Work item:
Every line of the listing that contains the word "příčiny" is to be copied out.

Supplied material:
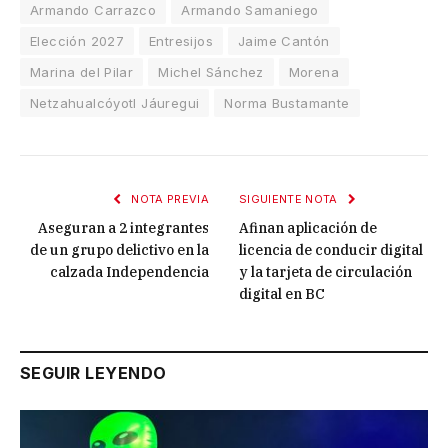
Armando Carrazco
Armando Samaniego
Elección 2027
Entresijos
Jaime Cantón
Marina del Pilar
Michel Sánchez
Morena
Netzahualcóyotl Jáuregui
Norma Bustamante
NOTA PREVIA
SIGUIENTE NOTA
Aseguran a 2 integrantes
Afinan aplicación de
de un grupo delictivo en la
licencia de conducir digital
calzada Independencia
y la tarjeta de circulación
digital en BC
SEGUIR LEYENDO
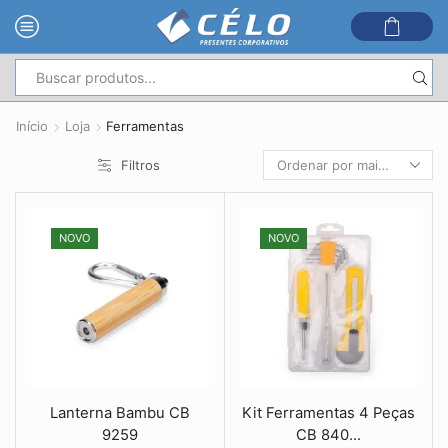
Entrada
de
Início
Loja
Ferramentas
pesquisa
Filtros
NOVO
NOVO
Lanterna Bambu CB
Kit Ferramentas 4 Peças
9259
CB 840...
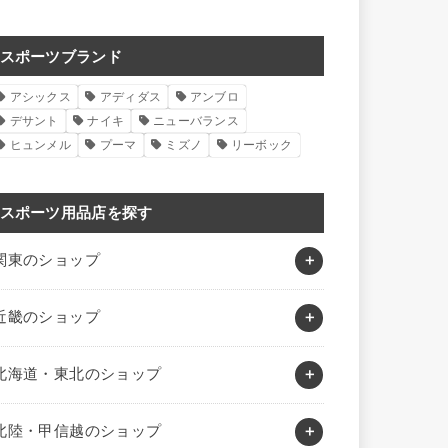
スポーツブランド
アシックス
アディダス
アンブロ
デサント
ナイキ
ニューバランス
ヒュンメル
プーマ
ミズノ
リーボック
スポーツ用品店を探す
関東のショップ
近畿のショップ
北海道・東北のショップ
北陸・甲信越のショップ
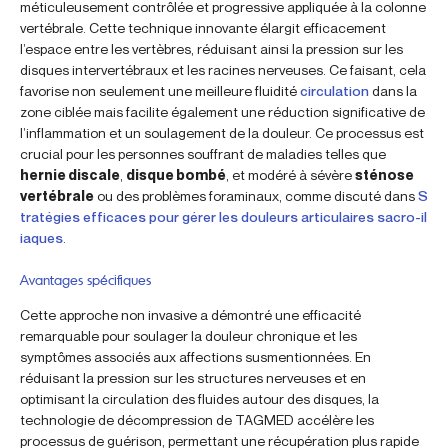
méticuleusement contrôlée et progressive appliquée à la colonne
vertébrale. Cette technique innovante élargit efficacement
l’espace entre les vertèbres, réduisant ainsi la pression sur les
disques intervertébraux et les racines nerveuses. Ce faisant, cela
favorise non seulement une meilleure fluidité
circulation
dans la
zone ciblée mais facilite également une réduction significative de
l’inflammation et un soulagement de la douleur. Ce processus est
crucial pour les personnes souffrant de maladies telles que
hernie discale
,
disque bombé
, et modéré à sévère
sténose
vertébrale
ou des problèmes foraminaux, comme discuté dans
S
tratégies efficaces pour gérer les douleurs articulaires sacro-il
iaques
.
Avantages spécifiques
Cette approche non invasive a démontré une efficacité
remarquable pour soulager la douleur chronique et les
symptômes associés aux affections susmentionnées. En
réduisant la pression sur les structures nerveuses et en
optimisant la circulation des fluides autour des disques, la
technologie de décompression de TAGMED accélère les
processus de guérison, permettant une récupération plus rapide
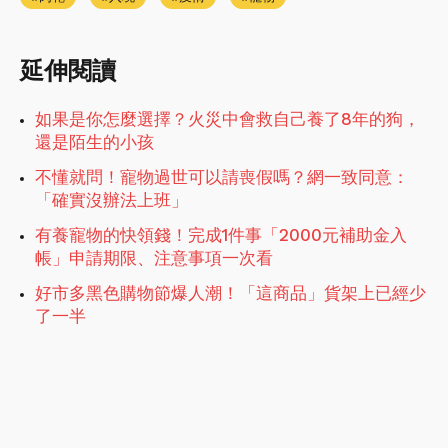
延伸閱讀
如果是你怎麼選擇？火災中會救自己養了8年的狗，
還是陌生的小孩
不懂就問！寵物過世可以請喪假嗎？網一致同意：
「確實沒辦法上班」
有養寵物的快領錢！完成1件事「2000元補助金入
帳」申請期限、注意事項一次看
好市多黑色購物節爆人潮！「這商品」貨架上已經少
了一半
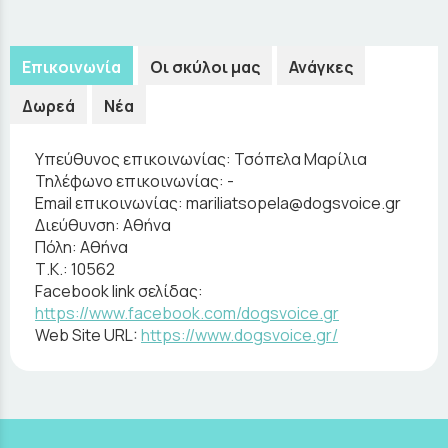
Επικοινωνία
Οι σκύλοι μας
Ανάγκες
Δωρεά
Νέα
Υπεύθυνος επικοινωνίας:
Τσόπελα Μαρίλια
Τηλέφωνο επικοινωνίας:
-
Email επικοινωνίας:
mariliatsopela@dogsvoice.gr
Διεύθυνση:
Αθήνα
Πόλη:
Αθήνα
Τ.Κ.:
10562
Facebook link σελίδας:
https://www.facebook.com/dogsvoice.gr
Web Site URL:
https://www.dogsvoice.gr/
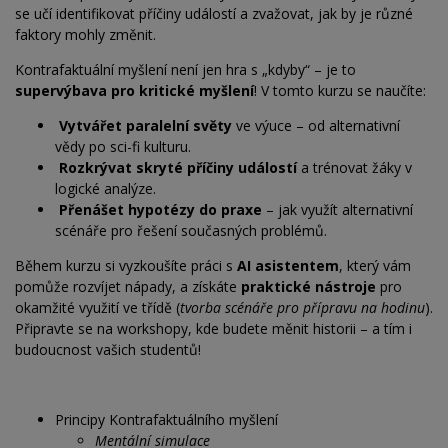
se učí identifikovat příčiny událostí a zvažovat, jak by je různé
faktory mohly změnit.
Kontrafaktuální myšlení není jen hra s „kdyby“ – je to
supervýbava pro kritické myšlení
! V tomto kurzu se naučíte:
Vytvářet paralelní světy
ve výuce – od alternativní
vědy po sci-fi kulturu.
Rozkrývat skryté příčiny událostí
a trénovat žáky v
logické analýze.
Přenášet hypotézy do praxe
– jak využít alternativní
scénáře pro řešení současných problémů.
Během kurzu si vyzkoušíte práci s
AI asistentem
, který vám
pomůže rozvíjet nápady, a získáte
praktické nástroje
pro
okamžité využití ve třídě (
tvorba scénáře pro přípravu na hodinu
).
Připravte se na workshopy, kde budete měnit historii – a tím i
budoucnost vašich studentů!
Principy Kontrafaktuálního myšlení
Mentální simulace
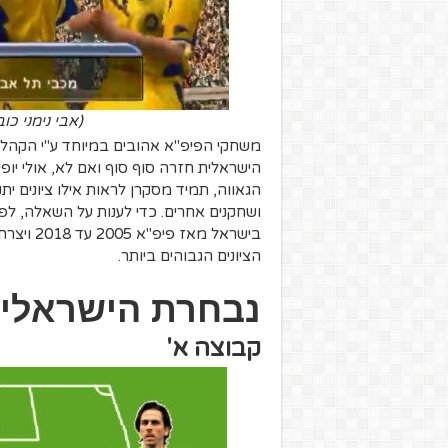
(אבי נימני כו
משחקי הפיפ"א אהובים במיוחד ע"י הקהל 
הישראלית חזרה סוף סוף ואם לא, אולי יופ
הגאווה, תמיד מסקרן לראות אילו ציונים ית
ושחקנים אחרים.
כדי לענות על השאלה, לפ
בישראל מ
הציונים הגבוהים ביותר.
נבחרת הישראלי
קבוצה א'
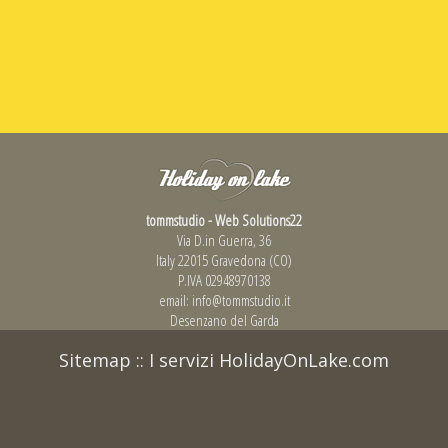
tommstudio - Web Solutions22
Via D.in Guerra, 36
Italy 22015 Gravedona (CO)
P.IVA 02948970138
email:
info@tommstudio.it
Desenzano del Garda
Sitemap
::
I servizi HolidayOnLake.com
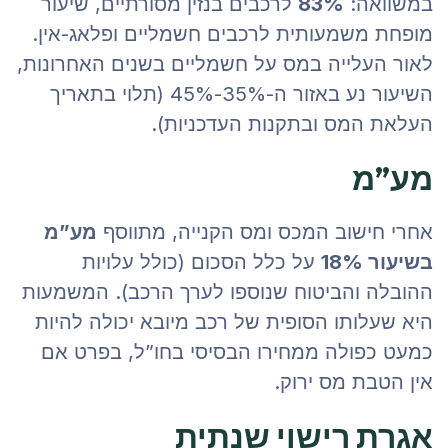
במשוואה:
83%
לרכבים בנזין מסורתיים, שיעור
מופחת משמעותית לרכבים חשמליים ופלאג-אין.
לאור העלייה במס על חשמליים בשנים האחרונות,
השיעור נע באזור ה-35%-45% (תלוי בתאריך
העלאת המס ובתקנות העדכניות).
מע”מ
אחרי חישוב המכס ומס הקנייה, מתווסף
מע”מ
בשיעור 18%
על כלל הסכום (כולל עלויות
ההובלה והביטוח שנוספו לערך הרכב). המשמעות
היא שעלותו הסופית של רכב מיובא יכולה להיות
כמעט כפולה ממחירו הבסיסי בחו”ל, בפרט אם
אין הטבת מס ירוק.
אגרת רישוי שנתית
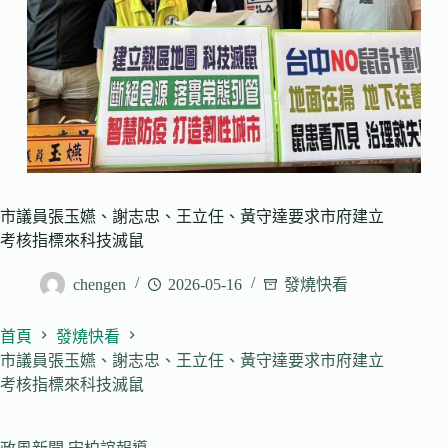
市議員張玉嬿、謝志忠、王立任、黃守達要求市府建立
考核指標來科技滅鼠
chengen
2026-05-16
發燒快看
首頁
發燒快看
市議員張玉嬿、謝志忠、王立任、黃守達要求市府建立
考核指標來科技滅鼠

Solution:
se učí identifikovat příčiny událostí a zvažovat, jak by je různé
Rozkrývat skryté příčiny událostí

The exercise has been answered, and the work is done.